Answer
The terms $a,b,c$ in the simplified expressions $\dfrac{ax+b}{bx+c}$ are the terms of Fibonnaci sequence, where $a=F_{n+1}, b=F_{n}, c=F_{n-1}$ [Here, $F_n$ represents the $n^{th}$ term of the Fibonnaci sequence defined by $F_0=0, F_1=1$ and $F_n=F_{n-1}+F_{n-2}$, $n\ge2$].
Work Step by Step
Let's simplify the sequence of continued fractions and compare with the form $\dfrac{ax+b}{bx+c}$.
The Sequence of the continued fractions can be simplified as follows:
1)
$1+\dfrac{1}{x}=\dfrac{x+1}{x}=\dfrac{1\cdot x+1}{1\cdot x+0}$, where $a=1,b=1,c=0$
2)
$1+\dfrac{1}{1+\dfrac{1}{x}}=1+\dfrac{1}{\dfrac{x+1}{x}}=1+\dfrac{x}{x+1}=\dfrac{2x+1}{x+1}$, where $a=2,b=1,c=1$.
3)
$1+\dfrac{1}{1+\dfrac{1}{1+\dfrac{1}{x}}}=1+\dfrac{1}{\dfrac{2x+1}{x+1}}=1+\dfrac{x+1}{2x+1}=\dfrac{3x+2}{2x+1}$
, where $a=3,b=2,c=1$.
4)
$1+\dfrac{1}{1+\dfrac{1}{1+\dfrac{1}{1+\dfrac{1}{x}}}}=1+\dfrac{1}{\dfrac{3x+2}{2x+1}}=1+\dfrac{2x+1}{3x+2}=\dfrac{5x+3}{3x+2}$
, where $a=5, b=3,c=2$
Clearly, the terms $a,b,c$ are the three consecutive terms of the Fibonacci Sequence.

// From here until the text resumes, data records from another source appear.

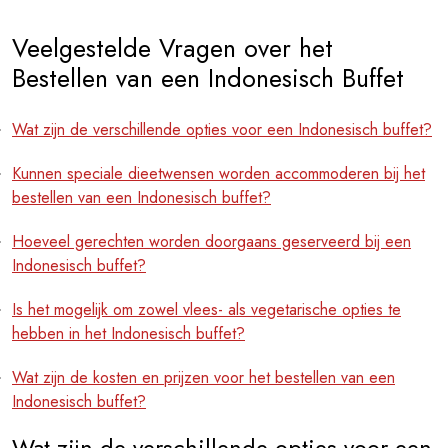
Veelgestelde Vragen over het
Bestellen van een Indonesisch Buffet
Wat zijn de verschillende opties voor een Indonesisch buffet?
Kunnen speciale dieetwensen worden accommoderen bij het
bestellen van een Indonesisch buffet?
Hoeveel gerechten worden doorgaans geserveerd bij een
Indonesisch buffet?
Is het mogelijk om zowel vlees- als vegetarische opties te
hebben in het Indonesisch buffet?
Wat zijn de kosten en prijzen voor het bestellen van een
Indonesisch buffet?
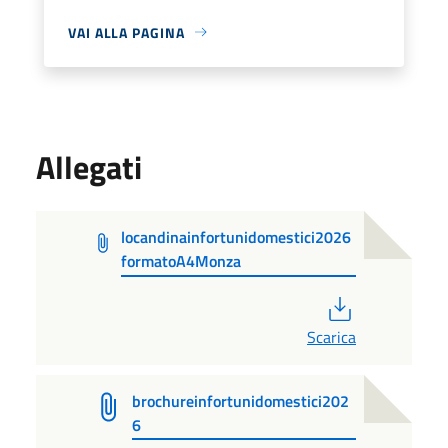
VAI ALLA PAGINA
Allegati
locandinainfortunidomestici2026
formatoA4Monza
PDF
Scarica
brochureinfortunidomestici202
6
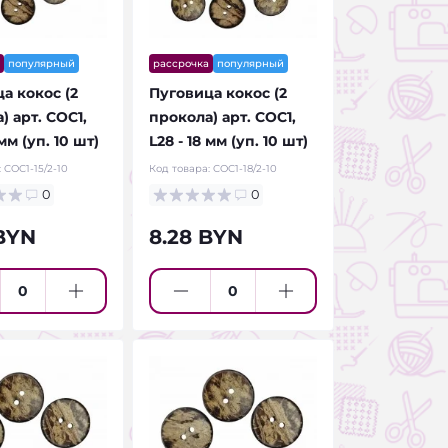
популярный
рассрочка
популярный
а кокос (2
Пуговица кокос (2
) арт. COC1,
прокола) арт. COC1,
 мм (уп. 10 шт)
L28 - 18 мм (уп. 10 шт)
:
COC1-15/2-10
Код товара:
COC1-18/2-10
0
0
BYN
8.28 BYN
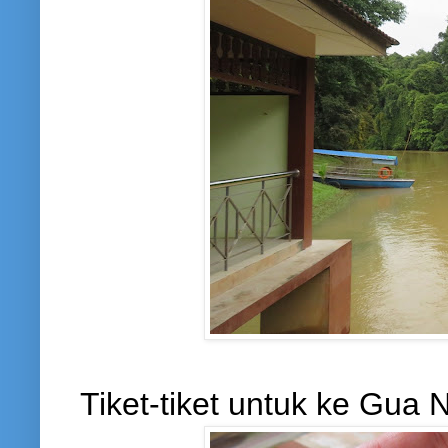
Tiket-tiket untuk ke Gua 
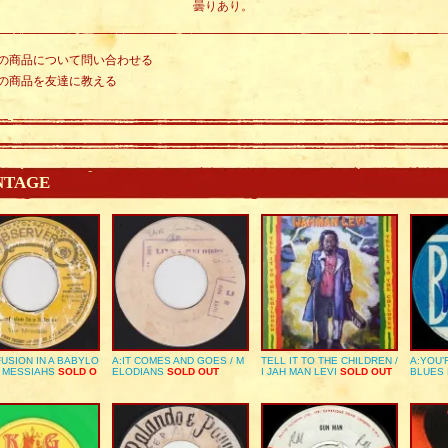
曇りあり。
の商品について問い合わせる
の商品を友達に教える
NTAGE
USION IN A BABYLO
A:IT COMES AND GOES / M
TELL IT TO THE CHILDREN /
A:YOU’
E MESSIAHS
SOLD O
ELODIANS
SOLD OUT
I JAH MAN LEVI
SOLD OUT
BLUES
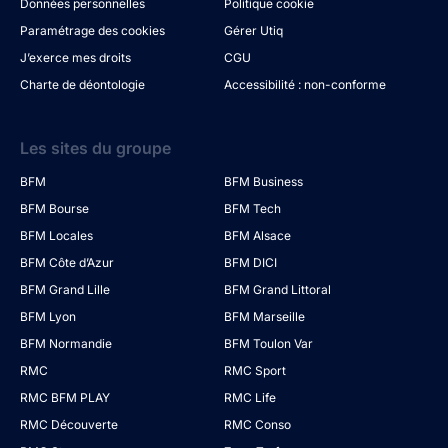
Données personnelles
Politique cookie
Paramétrage des cookies
Gérer Utiq
J’exerce mes droits
CGU
Charte de déontologie
Accessibilité : non-conforme
Les sites du groupe
BFM
BFM Business
BFM Bourse
BFM Tech
BFM Locales
BFM Alsace
BFM Côte d’Azur
BFM DICI
BFM Grand Lille
BFM Grand Littoral
BFM Lyon
BFM Marseille
BFM Normandie
BFM Toulon Var
RMC
RMC Sport
RMC BFM PLAY
RMC Life
RMC Découverte
RMC Conso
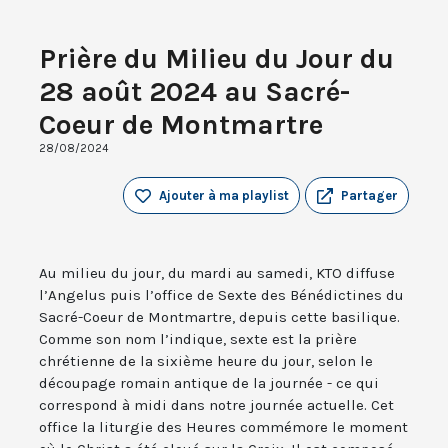
Prière du Milieu du Jour du
28 août 2024 au Sacré-
Coeur de Montmartre
28/08/2024
Ajouter à ma playlist
Partager
Au milieu du jour, du mardi au samedi, KTO diffuse
l’Angelus puis l’office de Sexte des Bénédictines du
Sacré-Coeur de Montmartre, depuis cette basilique.
Comme son nom l’indique, sexte est la prière
chrétienne de la sixième heure du jour, selon le
découpage romain antique de la journée - ce qui
correspond à midi dans notre journée actuelle. Cet
office la liturgie des Heures commémore le moment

Thus, the terms $a,b,c$ in the simplified expressions $\dfrac{ax+b}{bx+c}$ are the terms of Fibonnaci sequence, where $a=F_{n+1}, b=F_{n}, c=F_{n-1}$ [Here, $F_n$ represents the $n^{th}$ term of the Fibonnaci sequence defined by $F_0=0, F_1=1$ and $F_n=F_{n-1}+F_{n-2}$, $n\ge2$].